[Collected data]
• • • • •
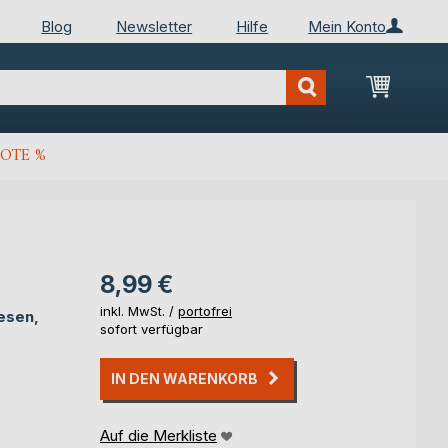
Blog
Newsletter
Hilfe
Mein Konto
Mein Wa
OTE %
8,99 €
inkl. MwSt. /
portofrei
esen,
sofort verfügbar
IN DEN WARENKORB
Auf die Merkliste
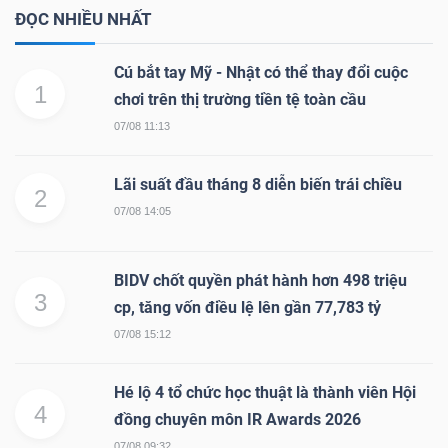
ĐỌC NHIỀU NHẤT
Cú bắt tay Mỹ - Nhật có thể thay đổi cuộc
1
chơi trên thị trường tiền tệ toàn cầu
07/08 11:13
Lãi suất đầu tháng 8 diễn biến trái chiều
2
07/08 14:05
BIDV chốt quyền phát hành hơn 498 triệu
3
cp, tăng vốn điều lệ lên gần 77,783 tỷ
07/08 15:12
Hé lộ 4 tổ chức học thuật là thành viên Hội
4
đồng chuyên môn IR Awards 2026
07/08 09:32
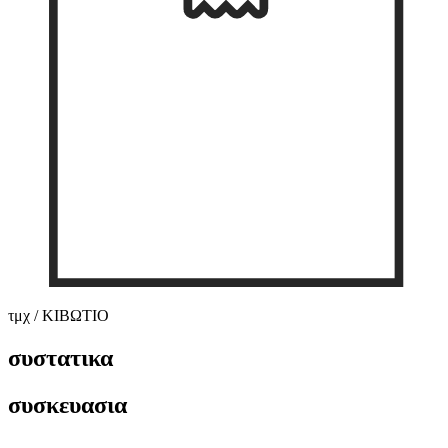
τμχ / ΚΙΒΩΤΙΟ
συστατικα
συσκευασια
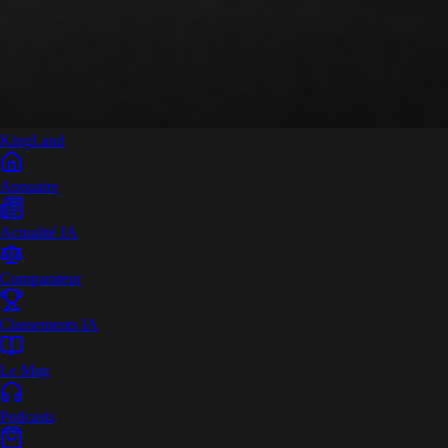
King
Land
Annuaire
Actualité IA
Comparateur
Classements IA
Le Mag
Podcasts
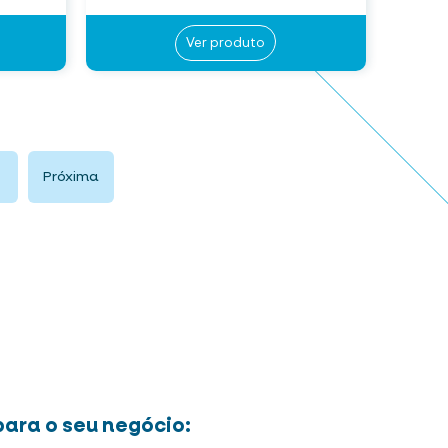
Ver produto
Próxima
ara o seu negócio:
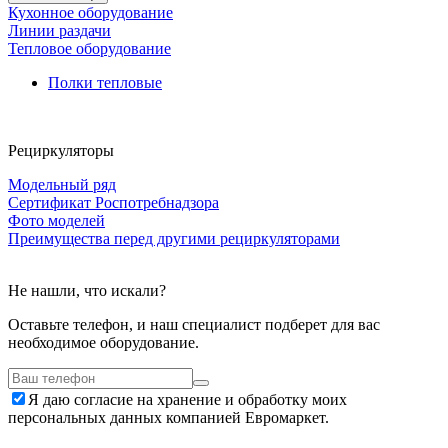
Кухонное оборудование
Линии раздачи
Тепловое оборудование
Полки тепловые
Рециркуляторы
Модельный ряд
Сертификат Роспотребнадзора
Фото моделей
Преимущества перед другими рециркуляторами
Не нашли, что искали?
Оставьте телефон, и наш специалист подберет для вас
необходимое оборудование.
Я даю согласие на хранение и обработку моих
персональных данных компанией Евромаркет.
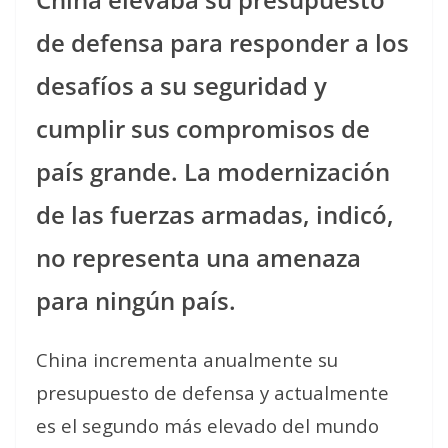
de defensa para responder a los
desafíos a su seguridad y
cumplir sus compromisos de
país grande. La modernización
de las fuerzas armadas, indicó,
no representa una amenaza
para ningún país.
China incrementa anualmente su
presupuesto de defensa y actualmente
es el segundo más elevado del mundo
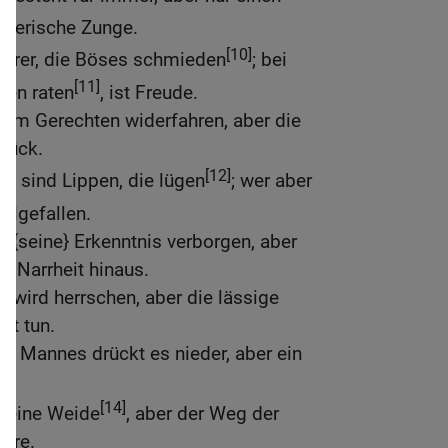
gnerische Zunge.
[10]
derer, die Böses schmieden
; bei
[11]
den raten
, ist Freude.
 dem Gerechten widerfahren, aber die
glück.
[12]
rn sind Lippen, die lügen
; wer aber
hlgefallen.
t {seine} Erkenntnis verborgen, aber
t Narrheit hinaus.
n wird herrschen, aber die lässige
it tun.
 Mannes drückt es nieder, aber ein
[14]
 seine Weide
, aber der Weg der
Irre.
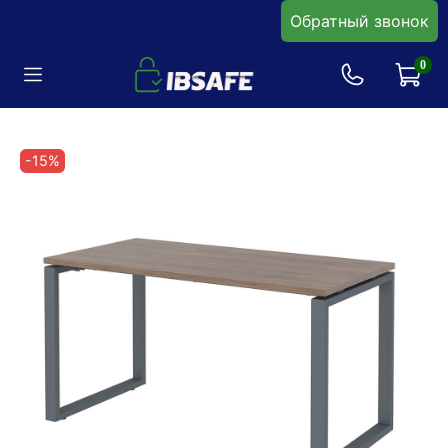
Обратный звонок
0
-15%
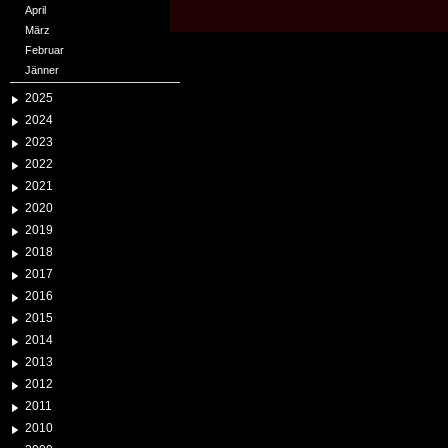
April
März
Februar
Jänner
2025
2024
2023
2022
2021
2020
2019
2018
2017
2016
2015
2014
2013
2012
2011
2010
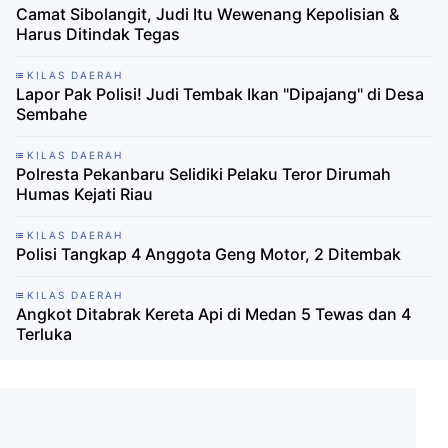
Camat Sibolangit, Judi Itu Wewenang Kepolisian &
Harus Ditindak Tegas
KILAS DAERAH
Lapor Pak Polisi! Judi Tembak Ikan "Dipajang" di Desa
Sembahe
KILAS DAERAH
Polresta Pekanbaru Selidiki Pelaku Teror Dirumah
Humas Kejati Riau
KILAS DAERAH
Polisi Tangkap 4 Anggota Geng Motor, 2 Ditembak
KILAS DAERAH
Angkot Ditabrak Kereta Api di Medan 5 Tewas dan 4
Terluka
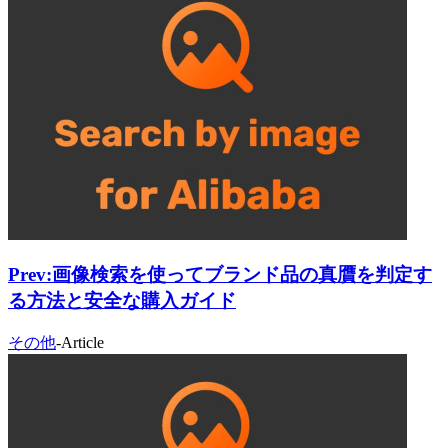
Prev:
画像検索を使ってブランド品の真贋を判定す
る方法と安全な購入ガイド
その他
-
Article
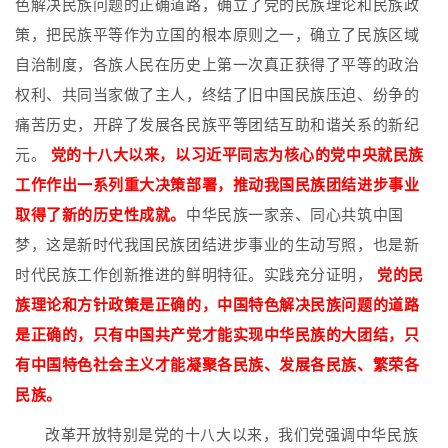
色解决民族问题的正确道路，确立了党的民族理论和民族政
策，把民族平等作为立国的根本原则之一，确立了民族区域
自治制度，各族人民在历史上第一次真正获得了平等的政治
权利、共同当家做了主人，终结了旧中国民族压迫、纷争的
痛苦历史，开辟了发展各民族平等团结互助和谐关系的新纪
元。
党的十八大以来，以习近平同志为核心的党中央就民族
工作作出一系列重大决策部署，推动我国民族团结进步事业
取得了新的历史性成就。
中华民族一家亲、同心共筑中国
梦，这是新时代我国民族团结进步事业的生动写照，也是新
时代民族工作创新推进的鲜明特征。实践充分证明，
党的民
族理论和方针政策是正确的，中国特色解决民族问题的道路
是正确的，只有中国共产党才能实现中华民族的大团结，只
有中国特色社会主义才能凝聚各民族、发展各民族、繁荣各
民族。
改革开放特别是党的十八大以来，我们党强调中华民族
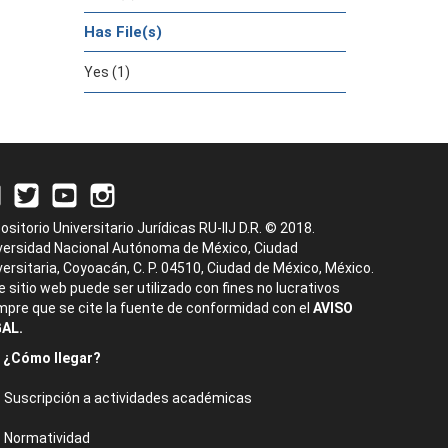
Has File(s)
Yes (1)
ositorio Universitario Jurídicas RU-IIJ D.R. © 2018.
versidad Nacional Autónoma de México, Ciudad
versitaria, Coyoacán, C. P. 04510, Ciudad de México, México.
e sitio web puede ser utilizado con fines no lucrativos
mpre que se cite la fuente de conformidad con el
AVISO
AL.
¿Cómo llegar?
Suscripción a actividades académicas
Normatividad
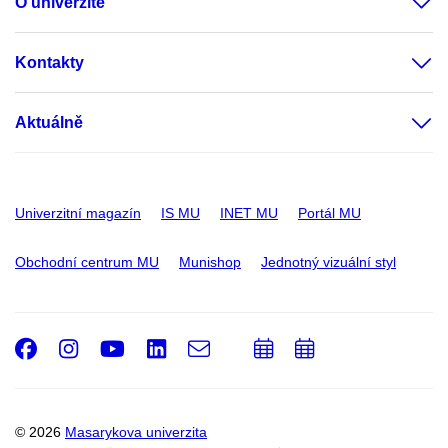
O univerzitě
Kontakty
Aktuálně
Univerzitní magazín
IS MU
INET MU
Portál MU
Obchodní centrum MU
Munishop
Jednotný vizuální styl
Facebook
Instagram
Youtube
LinkedIn
e-
Přidat
Přidat
Email
mail
do
do
kalendáře
kalendáře
© 2026
Masarykova univerzita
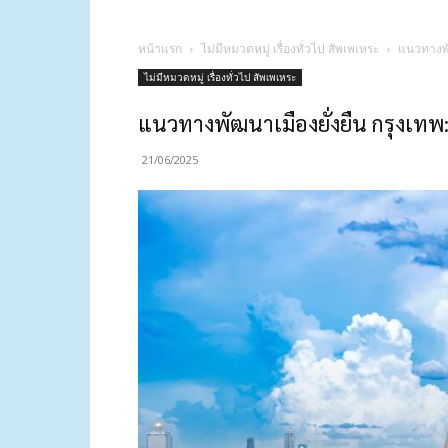
หน้าแรก
ไม่มีหมวดหมู่ เรื่องทั่วไป สัพเพเหระ
แนวทางพัฒ
ไม่มีหมวดหมู่ เรื่องทั่วไป สัพเพเหระ
แนวทางพัฒนาเมืองยั่งยืน กรุงเทพ:
21/06/2025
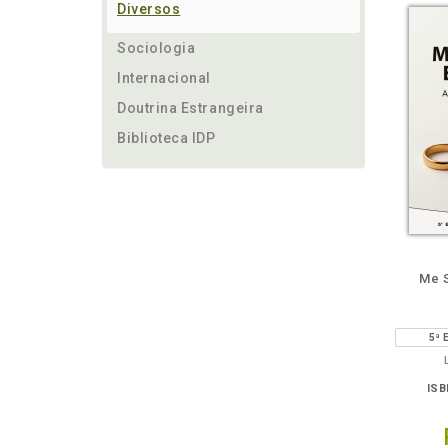
Diversos
Sociologia
Internacional
Doutrina Estrangeira
Biblioteca IDP
ém
Folheie
Também
Também
Folheie
Também
També
F
Me S
5ª 
ISB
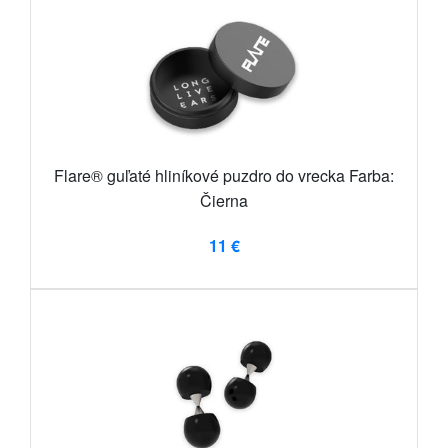
Flare® guľaté hliníkové puzdro do vrecka Farba:
Čierna
11 €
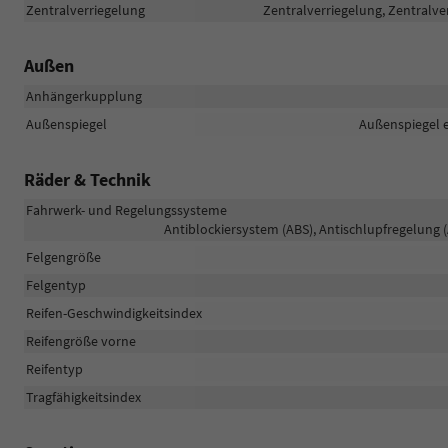
Zentralverriegelung
Zentralverriegelung, Zentralve
Außen
Anhängerkupplung
Außenspiegel
Außenspiegel e
Räder & Technik
Fahrwerk- und Regelungssysteme
Antiblockiersystem (ABS), Antischlupfregelung (
Felgengröße
Felgentyp
Reifen-Geschwindigkeitsindex
Reifengröße vorne
Reifentyp
Tragfähigkeitsindex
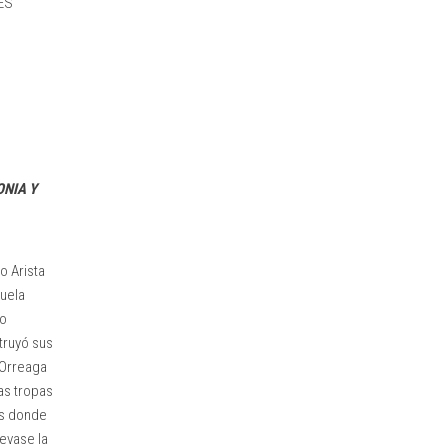
ES
NIA Y
o Arista
ruela
so
truyó sus
 Orreaga
as tropas
es donde
evase la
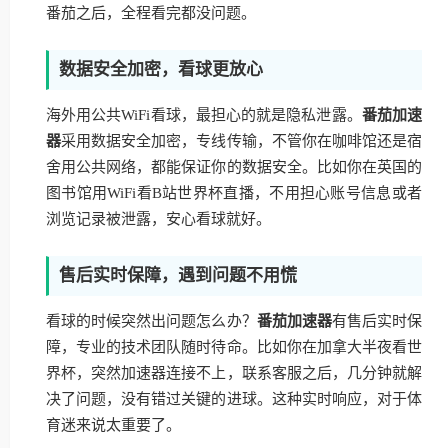
番茄之后，全程看完都没问题。
数据安全加密，看球更放心
海外用公共WiFi看球，最担心的就是隐私泄露。
番茄加速
器
采用数据安全加密，专线传输，不管你在咖啡馆还是宿
舍用公共网络，都能保证你的数据安全。比如你在英国的
图书馆用WiFi看B站世界杯直播，不用担心账号信息或者
浏览记录被泄露，安心看球就好。
售后实时保障，遇到问题不用慌
看球的时候突然出问题怎么办？
番茄加速器
有售后实时保
障，专业的技术团队随时待命。比如你在加拿大半夜看世
界杯，突然加速器连接不上，联系客服之后，几分钟就解
决了问题，没有错过关键的进球。这种实时响应，对于体
育迷来说太重要了。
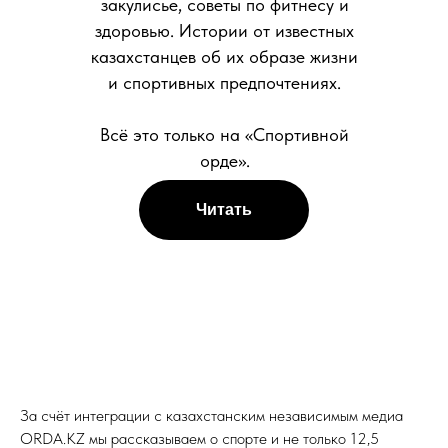
закулисье, советы по фитнесу и
здоровью. Истории от известных
казахстанцев об их образе жизни
и спортивных предпочтениях.
Всё это только на «Спортивной
орде».
Читать
За счёт интеграции с казахстанским независимым медиа
ORDA.KZ мы рассказываем о спорте и не только 12,5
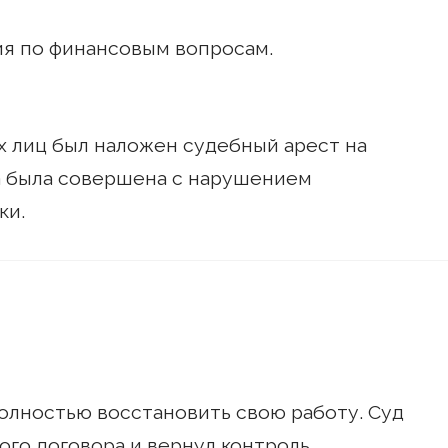
ия по финансовым вопросам.
 лиц был наложен судебный арест на
а была совершена с нарушением
ки.
полностью восстановить свою работу. Суд
ого договора и вернул контроль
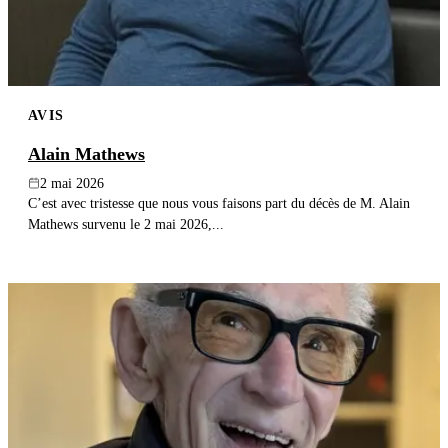
AVIS
Alain Mathews
2 mai 2026
C’est avec tristesse que nous vous faisons part du décès de M. Alain
Mathews survenu le 2 mai 2026,...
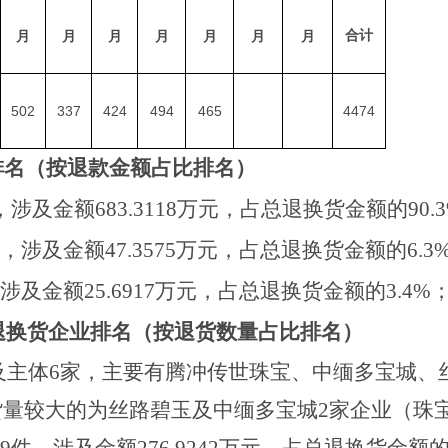
月
月
月
月
月
月
月
合计
502
337
424
494
465
4474
排名（按退款金额占比排名）
，涉及金额
683.3118
万元，占总退换货金额的
90.3
，涉及金额
47.3575
万元，
占总退换货金额的
6.3
涉及金额
25.6917
万元，
占总退换货金额的
3.4
%
退换货企业排名（按退
货数量
占比排名）
及主体
6
家，主要有腾冲传世珠宝
、
中缅多宝城
、
货量较大的为
丝路碧玉
及
中缅多宝城
2
家企业（珠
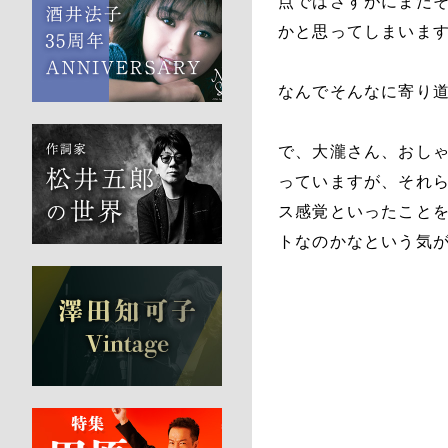
点ではさすがにまだ
かと思ってしまいま
なんでそんなに寄り道
で、大瀧さん、おし
っていますが、それ
ス感覚といったこと
トなのかなという気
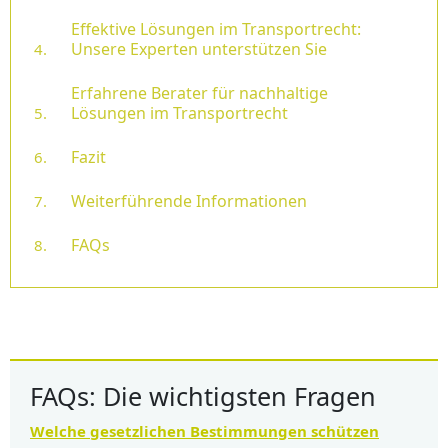
Effektive Lösungen im Transportrecht:
Unsere Experten unterstützen Sie
Erfahrene Berater für nachhaltige
Lösungen im Transportrecht
Fazit
Weiterführende Informationen
FAQs
FAQs: Die wichtigsten Fragen
Welche gesetzlichen Bestimmungen schützen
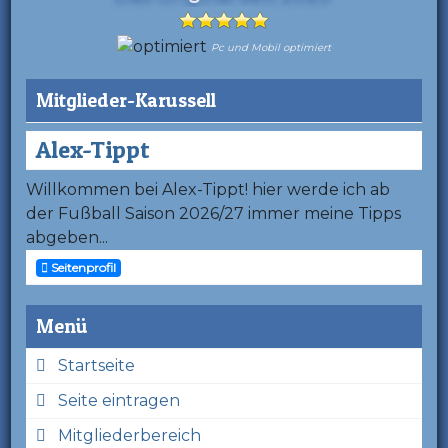
Pc und Mobil optimiert
Mitglieder-Karussell
Alex-Tippt
Willkommen bei Alex-Tippt! hier werde ich ab
der Fußball Saison 2026/27 immer meine Tipps
abgeben...
Seitenprofil
Menü
Startseite
Seite eintragen
Mitgliederbereich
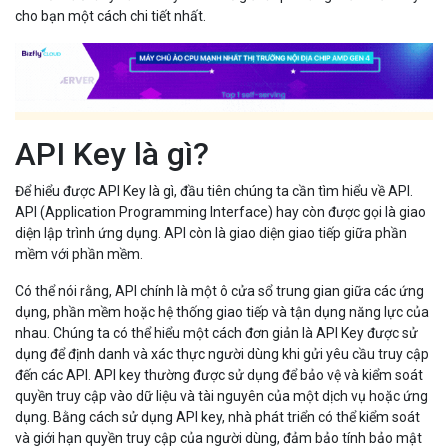
cho bạn một cách chi tiết nhất.
API Key là gì?
Để hiểu được API Key là gì, đầu tiên chúng ta cần tìm hiểu về API.
API (Application Programming Interface) hay còn được gọi là giao
diện lập trình ứng dụng. API còn là giao diện giao tiếp giữa phần
mềm với phần mềm.
Có thể nói rằng, API chính là một ô cửa sổ trung gian giữa các ứng
dụng, phần mềm hoặc hệ thống giao tiếp và tận dụng năng lực của
nhau. Chúng ta có thể hiểu một cách đơn giản là API Key được sử
dụng để định danh và xác thực người dùng khi gửi yêu cầu truy cập
đến các API. API key thường được sử dụng để bảo vệ và kiểm soát
quyền truy cập vào dữ liệu và tài nguyên của một dịch vụ hoặc ứng
dụng. Bằng cách sử dụng API key, nhà phát triển có thể kiểm soát
và giới hạn quyền truy cập của người dùng, đảm bảo tính bảo mật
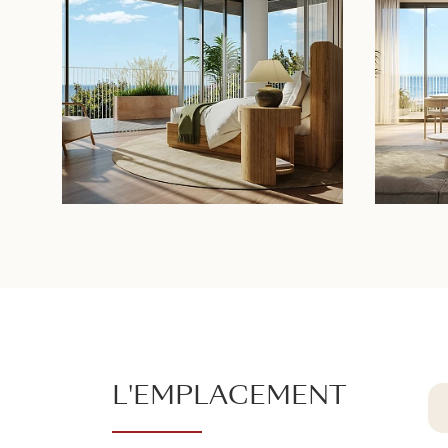
L'EMPLACEMENT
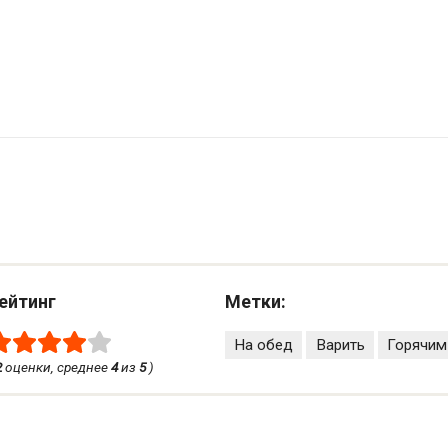
ейтинг
Метки:
На обед
Варить
Горячим
2
оценки, среднее
4
из
5
)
• • • • •
In the records above, find every line that contains the word "kiểm" and copy it.

= Solution for this task =
đến các API. API key thường được sử dụng để bảo vệ và kiểm soát
dụng. Bằng cách sử dụng API key, nhà phát triển có thể kiểm soát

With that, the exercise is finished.